Same cryptographic primitives — verifiable identities, signed attestations — but a structurally different model:

• Trust is built within a community, where context is shared, members are vouched for, and behavior is observable.

• Communities federate: community A can recognize trust signals from community B if a sufficient number of A's trusted members also belong to B.

• Agents inherit trust through their operators (humans/orgs who vouch for them) and through their track record within specific communities.

• "Global" reputation is a graph of community-scoped reputations, queried for a purpose, not a single score.

This handles the four PGP failure modes:

• Onboarding → community-driven, not global key signing

• Composition → contextual; you query trust for a purpose

• Compromise → blast radius bounded to community

• Sybil resistance → community admission process (invitation, stake, prior reputation)
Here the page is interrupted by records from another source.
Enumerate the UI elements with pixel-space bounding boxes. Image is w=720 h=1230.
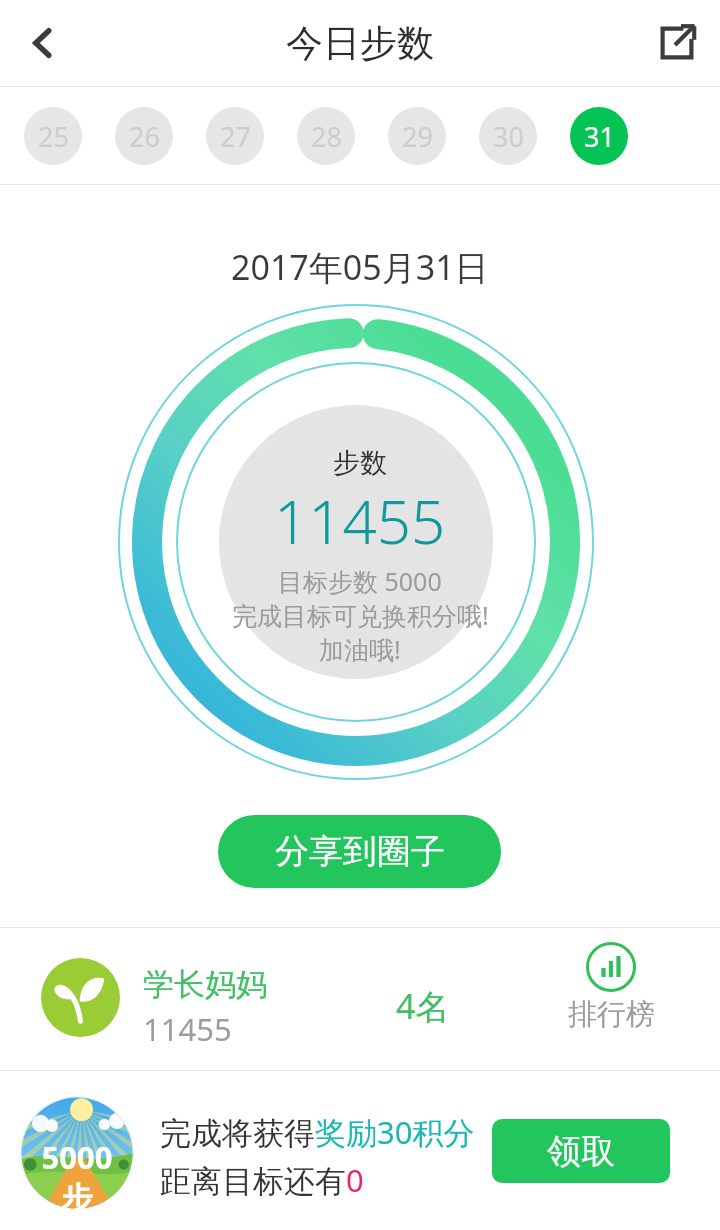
button[interactable]: 29 [388,107,446,165]
staticText: 步数 [333,446,387,480]
staticText: 28 [311,118,342,155]
staticText: 11455 [143,1008,232,1050]
staticText: 2017年05月31日 [231,244,489,290]
staticText: 加油哦! [319,632,401,666]
staticText: 4名 [396,983,450,1029]
button[interactable]: 30 [479,107,537,165]
staticText: 27 [220,118,251,155]
button[interactable]: Back [0,0,86,86]
staticText: 26 [129,118,160,155]
staticText: 25 [38,118,69,155]
staticText: 完成将获得奖励30积分 [160,1111,475,1153]
staticText: 5000步 [28,1136,126,1218]
staticText: 31 [584,118,615,155]
button[interactable]: 25 [24,107,82,165]
staticText: 领取 [547,1130,615,1173]
staticText: 距离目标还有0 [160,1159,364,1201]
staticText: 11455 [274,480,446,562]
staticText: 30 [493,118,524,155]
button[interactable]: 31 [570,107,628,165]
button[interactable]: 排行榜 [556,942,666,1033]
staticText: 29 [402,118,433,155]
button[interactable]: 26 [115,107,173,165]
button[interactable]: 27 [206,107,264,165]
button[interactable]: Share [634,0,720,86]
button[interactable]: 分享到圈子 [218,815,501,888]
button[interactable]: 领取 [492,1119,670,1183]
staticText: 完成目标可兑换积分哦! [232,598,489,632]
staticText: 排行榜 [568,996,655,1033]
staticText: 分享到圈子 [275,830,445,873]
staticText: 今日步数 [286,20,434,67]
staticText: 学长妈妈 [143,965,267,1004]
button[interactable]: 28 [297,107,355,165]
staticText: 目标步数 5000 [278,564,442,598]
This framing is closer to how academic reputation actually works (standing in physics doesn't transfer to dermatology) and how trust operates in real human society. It is materially more defensible than the global WoT framing — and uses the same SH primitives.

Recommendation: drop "global like PGP" from external messaging entirely. Replace with "federated, community-rooted, contextual trust." Same engineering, much stronger positioning.

Why now. Article 50 enforcement begins August 2, 2026 — three months out. Companies with EU exposure are scrambling. C2PA is winning by default but is bolt-on; SH-native content is C2PA-compatible by construction.

Who buys. Media companies, AI vendors generating content for EU audiences, regulated industries (finance, health, law) needing auditable AI outputs. Specific, identifiable buyers with deadline-driven urgency.

What ships. A demo where an agent produces a document on SH that satisfies Article 50's machine-readable marking requirements out of the box, with clear provenance from input → model → output → publication.

Risk. If shipping this requires a meaningful product detour from the community-collaboration roadmap, the regulatory tailwind isn't worth the distraction. This needs honest internal evaluation.

Why it compounds. Closest to what SH already does. Adding agents as first-class community participants is an extension, not a pivot. The citation graph across humans and agents becomes more valuable the longer the system runs.

Who buys. Developer communities, open-source projects, research groups, professional knowledge networks — anywhere humans and agents collaborate on durable artifacts.

Risk. Hard to point at a specific buyer with urgent 2026 demand. This is a platform play that pays off over years, not quarters.

Capital-intensive, network-effect-dependent, competing with Salesforce/Google/Microsoft and crypto-native protocols (nullpath, others). SH primitives are useful here but not differentiating. Let it emerge if 5.1 and 5.2 succeed.

Real demand exists, but selling to compliance officers is a different motion from selling to builders. Probably not where SH wants to be — but the capability (Article 50 compliance as side effect) supports the wedge in 5.1.